■ Dataset
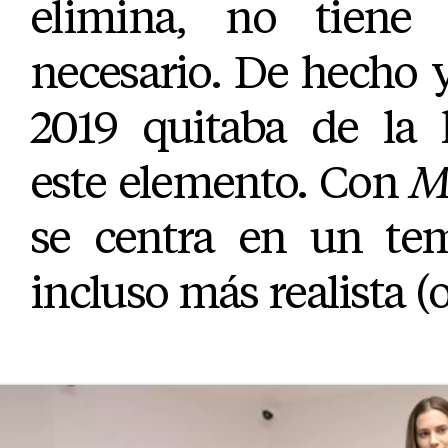
elimina, no tiene 
necesario. De hecho y
2019 quitaba de la 
este elemento. Con
M
se centra en un te
incluso más realista (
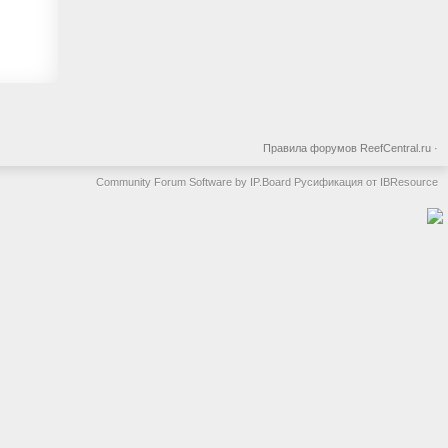
Правила форумов ReefCentral.ru
·
Community Forum Software by IP.Board
Русификация от IBResource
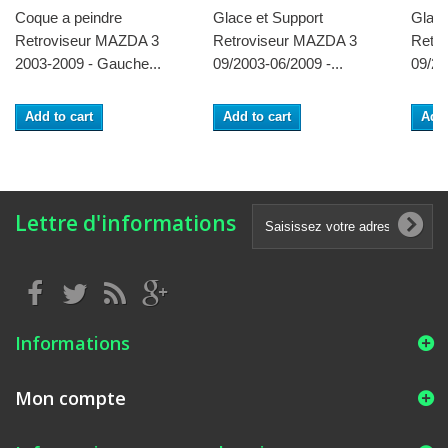
Coque a peindre
Glace et Support
Glace
Retroviseur MAZDA 3
Retroviseur MAZDA 3
Retr
2003-2009 - Gauche...
09/2003-06/2009 -...
09/20
Add to cart
Add to cart
Add 
Lettre d'informations
Informations
Mon compte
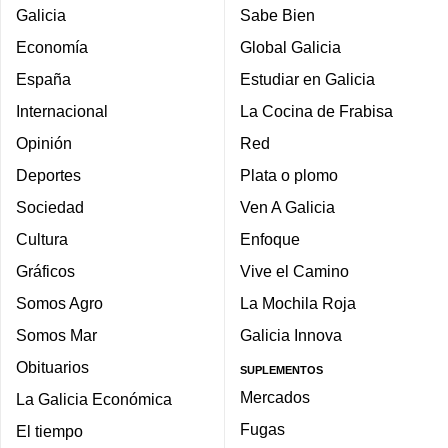
Galicia
Sabe Bien
Economía
Global Galicia
España
Estudiar en Galicia
Internacional
La Cocina de Frabisa
Opinión
Red
Deportes
Plata o plomo
Sociedad
Ven A Galicia
Cultura
Enfoque
Gráficos
Vive el Camino
Somos Agro
La Mochila Roja
Somos Mar
Galicia Innova
Obituarios
SUPLEMENTOS
Mercados
La Galicia Económica
Fugas
El tiempo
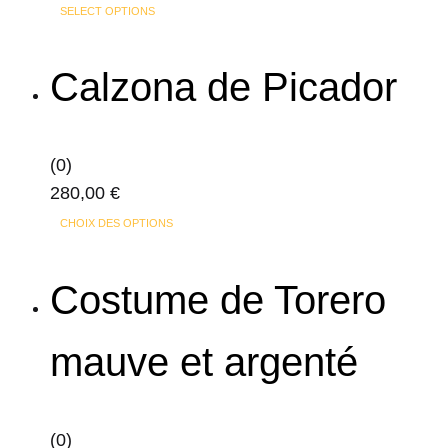
Ce
SELECT OPTIONS
produit
a
Calzona de Picador
plusieurs
variations.
Les
(0)
options
280,00
€
peuvent
Ce
CHOIX DES OPTIONS
être
produit
choisies
a
Costume de Torero
sur
plusieurs
la
variations.
page
mauve et argenté
Les
du
options
produit
peuvent
(0)
être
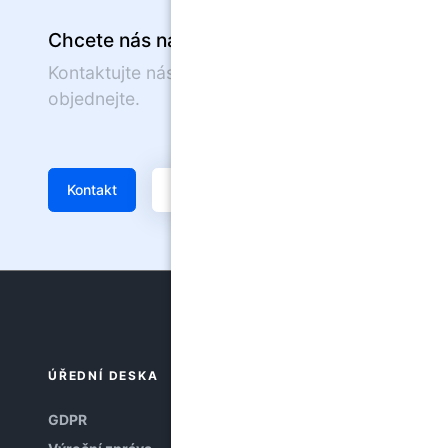
Chcete nás navštívit?
Kontaktujte nás nebo se on-line
objednejte.
Kontakt
Žádanka
ÚŘEDNÍ DESKA
GDPR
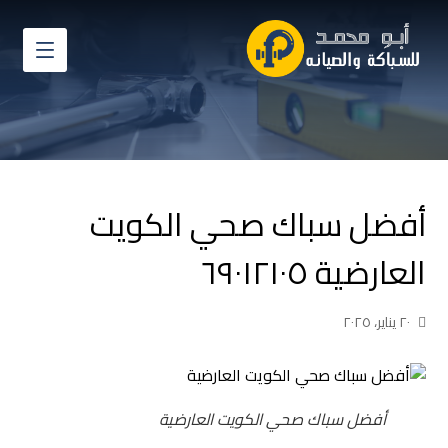
أفضل سباك صحي الكويت
العارضية ٦٩٠١٢١٠٥
٢٠ يناير، ٢٠٢٥
أفضل سباك صحي الكويت العارضية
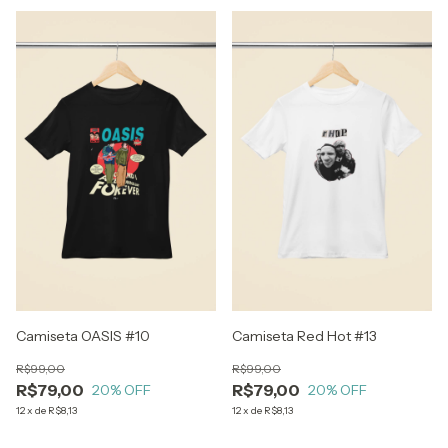
Camiseta OASIS #10
Camiseta Red Hot #13
R$99,00
R$99,00
R$79,00
R$79,00
20
% OFF
20
% OFF
12
x
de
R$8,13
12
x
de
R$8,13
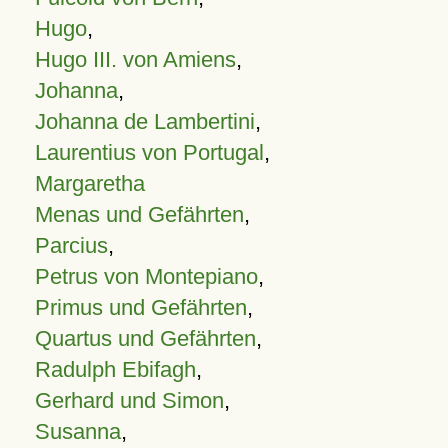
Hugo
,
Hugo III. von Amiens
,
Johanna
,
Johanna de Lambertini
,
Laurentius von Portugal
,
Margaretha
Menas und Gefährten
,
Parcius
,
Petrus von Montepiano
,
Primus und Gefährten
,
Quartus und Gefährten
,
Radulph Ebifagh
,
Gerhard und Simon
,
Susanna
,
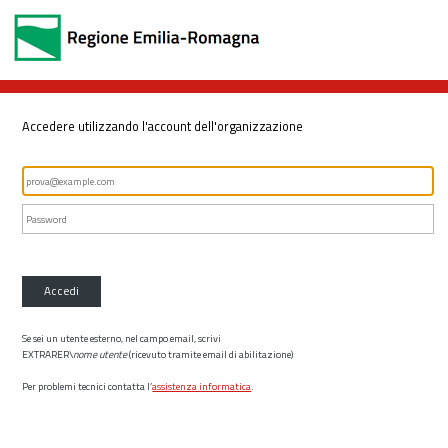
Accedere utilizzando l'account dell'organizzazione
Accedi
Se sei un utente esterno, nel campo email, scrivi
EXTRARER\
nome utente
(ricevuto tramite email di abilitazione)
Per problemi tecnici contatta l’
assistenza informatica
.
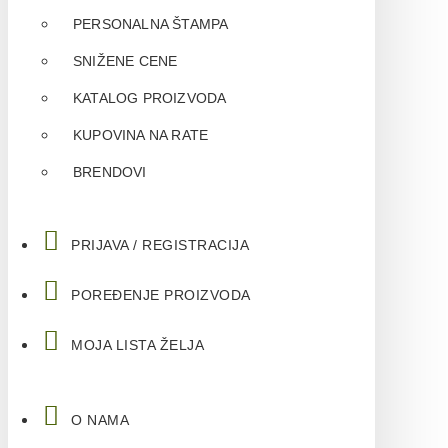
PERSONALNA ŠTAMPA
SNIŽENE CENE
KATALOG PROIZVODA
KUPOVINA NA RATE
BRENDOVI
PRIJAVA / REGISTRACIJA
POREĐENJE PROIZVODA
MOJA LISTA ŽELJA
O NAMA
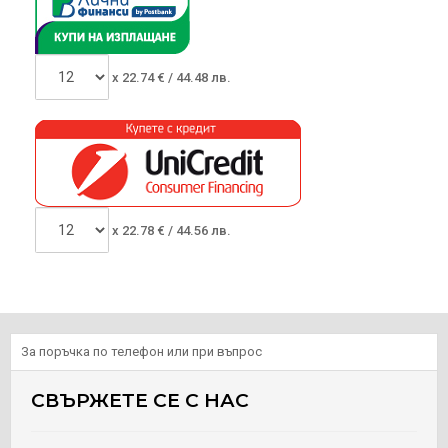
x
22.74
€ /
44.48 лв.
x
22.78
€ /
44.56 лв.
За поръчка по телефон или при въпрос
СВЪРЖЕТЕ СЕ С НАС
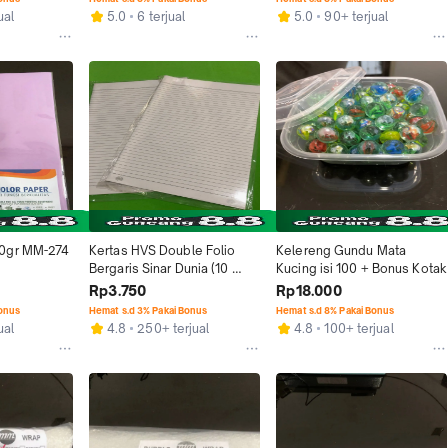
ual
5.0
6 terjual
5.0
90+ terjual
0gr MM-274 
Kertas HVS Double Folio 
Kelereng Gundu Mata 
Bergaris Sinar Dunia (10 
Kucing isi 100 + Bonus Kotak
lembar)
Rp3.750
Rp18.000
Bonus
Hemat s.d 3% Pakai Bonus
Hemat s.d 8% Pakai Bonus
ual
4.8
250+ terjual
4.8
100+ terjual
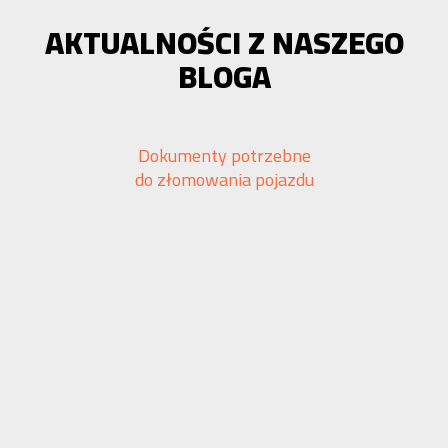
AKTUALNOŚCI Z NASZEGO
BLOGA
Dokumenty potrzebne
do złomowania pojazdu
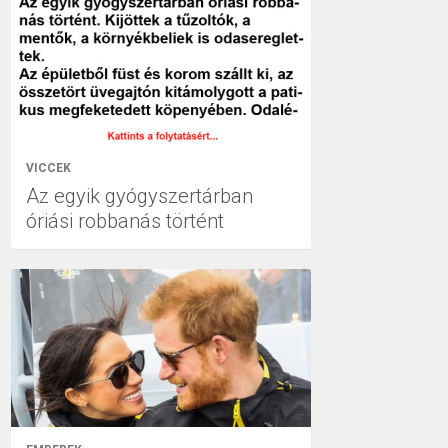
VICCEK
Az egyik gyógyszertárban
óriási robbanás történt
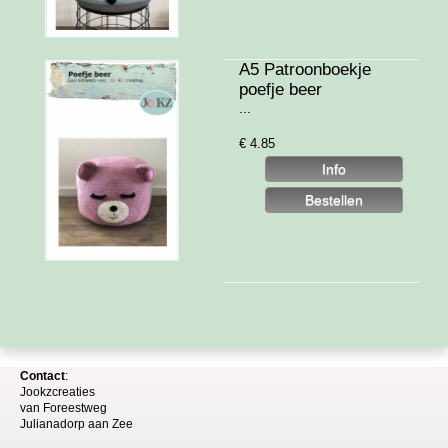
A5 Patroonboekje
poefje beer
...
€
4.85
Contact
:
Jookzcreaties
van
Foreestweg
Julia
nadorp aan Zee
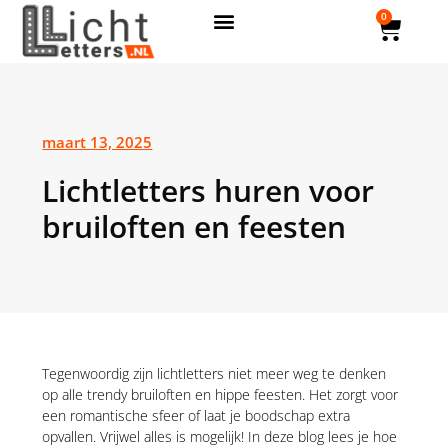
0
maart 13, 2025
Lichtletters huren voor
bruiloften en feesten
Tegenwoordig zijn lichtletters niet meer weg te denken
op alle trendy bruiloften en hippe feesten. Het zorgt voor
een romantische sfeer of laat je boodschap extra
opvallen. Vrijwel alles is mogelijk! In deze blog lees je hoe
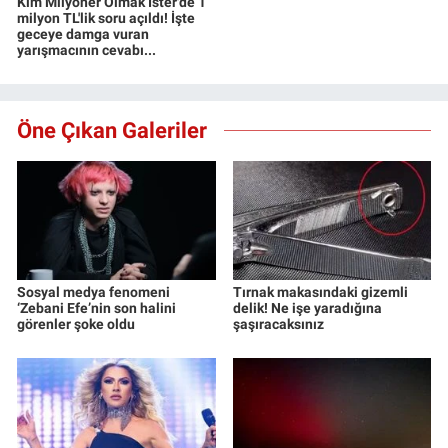
Kim Milyoner Olmak İster'de 1
milyon TL'lik soru açıldı! İşte
geceye damga vuran
yarışmacının cevabı...
Öne Çıkan Galeriler
Sosyal medya fenomeni
Tırnak makasındaki gizemli
‘Zebani Efe’nin son halini
delik! Ne işe yaradığına
görenler şoke oldu
şaşıracaksınız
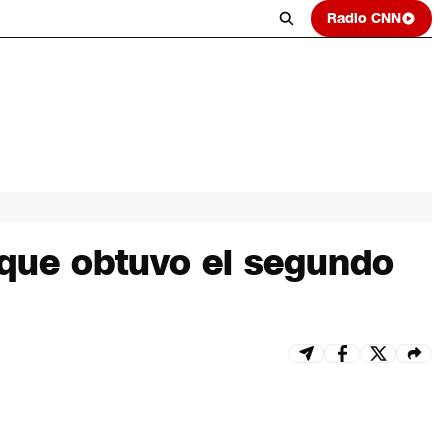
Radio CNN
y que obtuvo el segundo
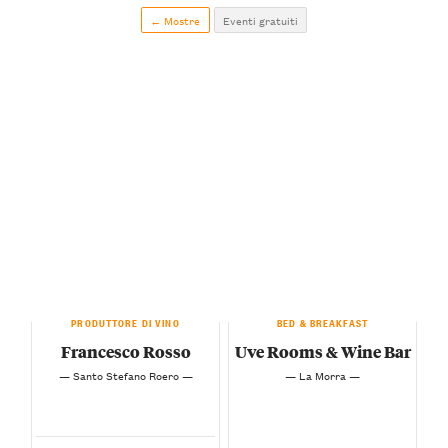
← Mostre
Eventi gratuiti
PRODUTTORE DI VINO
BED & BREAKFAST
Francesco Rosso
Uve Rooms & Wine Bar
— Santo Stefano Roero —
— La Morra —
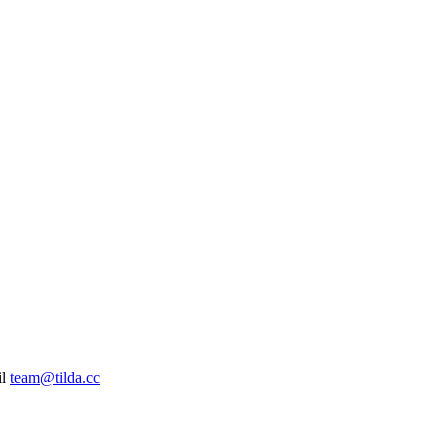
il
team@tilda.cc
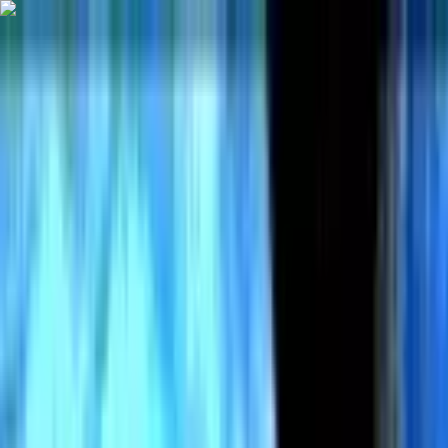
HytaleONE
Lista y Rating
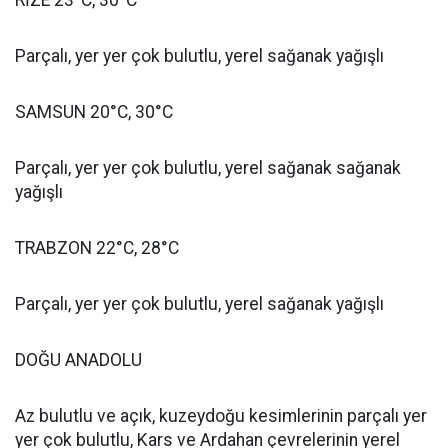
RİZE 23°C, 30°C
Parçalı, yer yer çok bulutlu, yerel sağanak yağışlı
SAMSUN 20°C, 30°C
Parçalı, yer yer çok bulutlu, yerel sağanak sağanak
yağışlı
TRABZON 22°C, 28°C
Parçalı, yer yer çok bulutlu, yerel sağanak yağışlı
DOĞU ANADOLU
Az bulutlu ve açık, kuzeydoğu kesimlerinin parçalı yer
yer çok bulutlu, Kars ve Ardahan çevrelerinin yerel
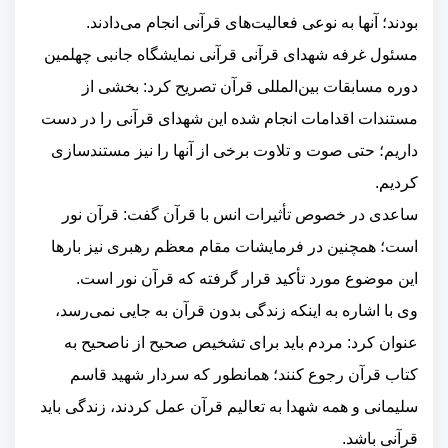
بودند؛ آنها به نوعی فعالیت‌های قرآنی انجام می‌دادند
.
مسئول غرفه شهدای قرآنی قرآنی نمایشگاه جانبی چهلمین
دوره مسابقات بین‌المللی قرآن تصریح کرد: بخشی از
مستندات اقدامات انجام شده این شهدای قرآنی را در دست
داریم؛ حتی صوت و تلاوت برخی از آنها را نیز مستندسازی
کردیم
.
ساعدی در خصوص تأثیرات انس با قرآن گفت: قرآن نور
است؛ همچنین در فرمایشات مقام معظم رهبری نیز بارها
این موضوع مورد تأکید قرار گرفته که قرآن نور است
.
وی با اشاره به اینکه زندگی بدون قرآن به جایی نمی‌رسد،
عنوان کرد: مردم باید برای تشخیص صحیح از ناصحیح به
کتاب قرآن رجوع کنند؛ همانطور که سردار شهید قاسم
سلیمانی و همه شهدا به تعالیم قرآن عمل کردند، زندگی باید
قرآنی باشد
.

■ Task instructions
Omit the pictures; print the records above exactly.

■ Result
elimina, no tiene 
necesario. De hecho y
2019 quitaba de la 
este elemento. Con
M
se centra en un te
incluso más realista (
Правила форумов ReefCentral.ru
·
Community Forum Software by IP.Board
Русификация от IBResource
Coque a peindre
Glace et Support
Glace
Retroviseur MAZDA 3
Retroviseur MAZDA 3
Retr
2003-2009 - Gauche...
09/2003-06/2009 -...
09/20
Add to cart
Add to cart
Add 
Lettre d'informations
Informations
Mon compte
Galicia
Sabe Bien
Economía
Global Galicia
España
Estudiar en Galicia
Internacional
La Cocina de Frabisa
Opinión
Red
Deportes
Plata o plomo
Sociedad
Ven A Galicia
Cultura
Enfoque
Gráficos
Vive el Camino
Somos Agro
La Mochila Roja
Somos Mar
Galicia Innova
Obituarios
SUPLEMENTOS
Mercados
La Galicia Económica
Fugas
El tiempo
Ce
SELECT OPTIONS
produit
a
Calzona de Picador
plusieurs
variations.
Les
(0)
options
280,00
€
peuvent
Ce
CHOIX DES OPTIONS
être
produit
choisies
a
Costume de Torero
sur
plusieurs
la
variations.
page
mauve et argenté
Les
du
options
produit
peuvent
(0)
être
Chcete nás navštívit?
Kontaktujte nás nebo se on-line
objednejte.
Kontakt
Žádanka
ÚŘEDNÍ DESKA
GDPR
أفضل سباك صحي الكويت
العارضية ٦٩٠١٢١٠٥
٢٠ يناير، ٢٠٢٥
أفضل سباك صحي الكويت العارضية
Camiseta OASIS #10
Camiseta Red Hot #13
R$99,00
R$99,00
R$79,00
R$79,00
20
% OFF
20
% OFF
12
x
de
R$8,13
12
x
de
R$8,13
Hugo
,
Hugo III. von Amiens
,
Johanna
,
Johanna de Lambertini
,
Laurentius von Portugal
,
Margaretha
Menas und Gefährten
,
Parcius
,
Petrus von Montepiano
,
Primus und Gefährten
,
Quartus und Gefährten
,
Radulph Ebifagh
,
Gerhard und Simon
,
Susanna
,
Accedere utilizzando l'account dell'organizzazione
Accedi
Se sei un utente esterno, nel campo email, scrivi
EXTRARER\
nome utente
(ricevuto tramite email di abilitazione)
Per problemi tecnici contatta l’
assistenza informatica
.
PERSONALNA ŠTAMPA
SNIŽENE CENE
KATALOG PROIZVODA
KUPOVINA NA RATE
BRENDOVI
PRIJAVA / REGISTRACIJA
POREĐENJE PROIZVODA
MOJA LISTA ŽELJA
O NAMA
x
22.74
€ /
44.48 лв.
x
22.78
€ /
44.56 лв.
За поръчка по телефон или при въпрос
СВЪРЖЕТЕ СЕ С НАС
ual
5.0
6 terjual
5.0
90+ terjual
0gr MM-274 
Kertas HVS Double Folio 
Kelereng Gundu Mata 
Bergaris Sinar Dunia (10 
Kucing isi 100 + Bonus Kotak
lembar)
Rp3.750
Rp18.000
Bonus
Hemat s.d 3% Pakai Bonus
Hemat s.d 8% Pakai Bonus
ual
4.8
250+ terjual
4.8
100+ terjual
AKTUALNOŚCI Z NASZEGO
BLOGA
Dokumenty potrzebne
do złomowania pojazdu
VICCEK
Az egyik gyógyszertárban
óriási robbanás történt
A5 Patroonboekje
poefje beer
...
€
4.85
Contact
:
Jookzcreaties
van
Foreestweg
Julia
nadorp aan Zee
0
maart 13, 2025
Lichtletters huren voor
bruiloften en feesten
Tegenwoordig zijn lichtletters niet meer weg te denken
op alle trendy bruiloften en hippe feesten. Het zorgt voor
een romantische sfeer of laat je boodschap extra
opvallen. Vrijwel alles is mogelijk! In deze blog lees je hoe
Kim Milyoner Olmak İster'de 1
milyon TL'lik soru açıldı! İşte
geceye damga vuran
yarışmacının cevabı...
Öne Çıkan Galeriler
Sosyal medya fenomeni
Tırnak makasındaki gizemli
‘Zebani Efe’nin son halini
delik! Ne işe yaradığına
görenler şoke oldu
şaşıracaksınız
Radio CNN
y que obtuvo el segundo
← Mostre
Eventi gratuiti
PRODUTTORE DI VINO
BED & BREAKFAST
Francesco Rosso
Uve Rooms & Wine Bar
— Santo Stefano Roero —
— La Morra —
il
team@tilda.cc
HytaleONE
Lista y Rating
RİZE 23°C, 30°C
Parçalı, yer yer çok bulutlu, yerel sağanak yağışlı
SAMSUN 20°C, 30°C
Parçalı, yer yer çok bulutlu, yerel sağanak sağanak
yağışlı
TRABZON 22°C, 28°C
Parçalı, yer yer çok bulutlu, yerel sağanak yağışlı
DOĞU ANADOLU
Az bulutlu ve açık, kuzeydoğu kesimlerinin parçalı yer
yer çok bulutlu, Kars ve Ardahan çevrelerinin yerel
بودند؛ آنها به نوعی فعالیت‌های قرآنی انجام می‌دادند
.
مسئول غرفه شهدای قرآنی قرآنی نمایشگاه جانبی چهلمین
دوره مسابقات بین‌المللی قرآن تصریح کرد: بخشی از
مستندات اقدامات انجام شده این شهدای قرآنی را در دست
داریم؛ حتی صوت و تلاوت برخی از آنها را نیز مستندسازی
کردیم
.
ساعدی در خصوص تأثیرات انس با قرآن گفت: قرآن نور
است؛ همچنین در فرمایشات مقام معظم رهبری نیز بارها
این موضوع مورد تأکید قرار گرفته که قرآن نور است
.
وی با اشاره به اینکه زندگی بدون قرآن به جایی نمی‌رسد،
عنوان کرد: مردم باید برای تشخیص صحیح از ناصحیح به
کتاب قرآن رجوع کنند؛ همانطور که سردار شهید قاسم
سلیمانی و همه شهدا به تعالیم قرآن عمل کردند، زندگی باید
قرآنی باشد
.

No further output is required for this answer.